Green, Clear and Riley Ponds, 1.1 mile; East, Mountain and Long Ponds 1.9 mile; Long Pond and the highway near Floodwood, .6 mile; Rowlins [sic] and Floodwood Ponds, 1.5 mile; Middle and Pollywog Ponds, .3 mile; Pollywog and Little Pollywog Ponds, .1 mile; Follensby Clear Pond and Copperas Pond Outlet, 1.5 mile; Black, Copperas and Whey Ponds, .4 mile; Square, Black and Whey Ponds. .5 mile; Whey and Rowlins Ponds, .1 mile and Rowlins and Lead Ponds, 2 miles.

Between Saranac Inn station and Fish Pond, an eight and one-half mile wagon road will be built, suitable for transportation of fire-fighting equipment. Construction of this road will permit speedy access to the interior of the country, now possible only by hours of tedious travel by canoe and carry.

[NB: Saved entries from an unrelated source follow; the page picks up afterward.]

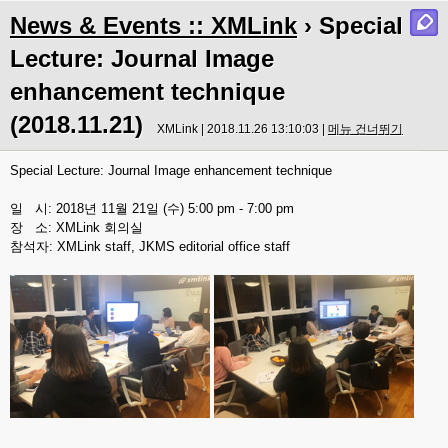
News & Events :: XMLink
› Special
Lecture: Journal Image
enhancement technique
(2018.11.21)
XMLink | 2018.11.26 13:10:03 |
메뉴 건너뛰기
Special Lecture: Journal Image enhancement technique
일 시: 2018년 11월 21일 (수) 5:00 pm - 7:00 pm
장 소: XMLink 회의실
참석자: XMLink staff, JKMS editorial office staff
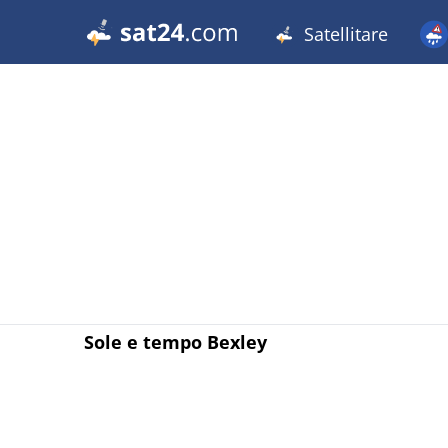
Satellitare
Sole e tempo Bexley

Another means of combating possible forest fires will be a 16 mile fire line along the Saranac Lake-Tupper Lake highway in the vicinity of Fish Creek public campsite. The cleaning out of slash and underbrush from 90 acres of state land in this same district will greatly lower fire hazards.

According to a recent survey made by the conservation department, about 90 per cent of the forest fires start at the roadside, from a cigaret carelessly tossed from a passing auto. To combat this constant hazard, a strip of bare land eight feet wide between the road and woods is constructed.

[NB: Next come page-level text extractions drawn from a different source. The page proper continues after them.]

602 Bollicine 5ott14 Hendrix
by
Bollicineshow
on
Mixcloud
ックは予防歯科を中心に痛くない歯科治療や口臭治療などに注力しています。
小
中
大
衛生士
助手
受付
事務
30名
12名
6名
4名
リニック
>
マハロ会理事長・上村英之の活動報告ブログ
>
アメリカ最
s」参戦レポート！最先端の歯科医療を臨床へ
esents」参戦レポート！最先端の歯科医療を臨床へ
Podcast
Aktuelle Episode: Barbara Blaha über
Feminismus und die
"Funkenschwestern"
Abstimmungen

Another job for the Fish Creek CCC camp this summer will be clearing, grading and filling in of 20 acres of land at the public campsite, which will result in 193 additional camping spots. At Picnic Point, a guard rail 18 to be put up and the beach cleaned. Officials estimate that the work to be done at the grounds will bring the capacity of the campsite up to 1,500 persons.

Two caretakers' quarters, one at the Tupper Lake entrance to the public camp and the other in the center of the site, will be built. To accommodate the extra campers, two 16 unit bathhouses will be put up near the beach, 12 latrines, 10 garbage pits and one-eighth of a mile of road within the grounds will be constructed. A large bathing float equipped with diving tower and spring board will greatly add to the bathing facilities. One acre of the 20 to be cleared will be used as a parking area…

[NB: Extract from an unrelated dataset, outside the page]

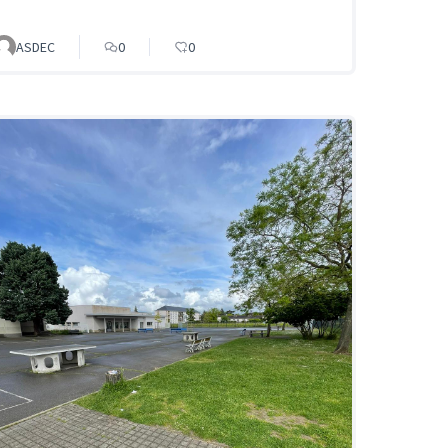
ASDEC
0
0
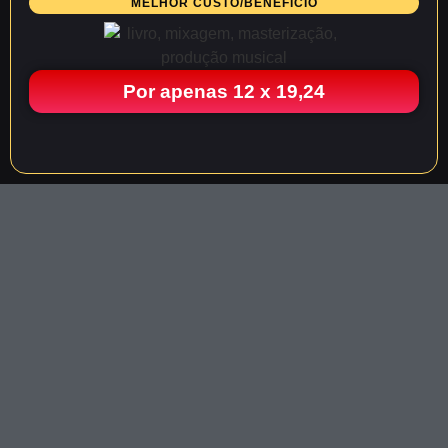
MELHOR CUSTO/BENEFÍCIO
Por apenas 12 x 19,24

Not only will the Fish Creek CCC camp build miles of footpaths and fire lines, and improve public camp-sites, but as soon as conditions are right, the department plans to carry out an extensive trout stream improvement program.

The work to be done will greatly improve fishing conditions in the Adirondacks. Small low dams are to be built, which will provide pools during dry periods where the fish may continue to live. It will also greatly increase the breeding of trout and enable them to multiply more rapidly than under ordinary conditions.

The reconstruction of dams at Moose pond, [not clear which one] South Meadows and Old Klondike will be undertaken as another summer project of the Fish Creek CCC camp. The dams will be rebuilt with fishways, which will allow the fish to travel up and down the stream readily.

Although no definite plans have been formulated by the department for the winter months, it is understood that about 1,500 acres on the state forest plantation at Lake Clear will be cleared, pruned and thinned.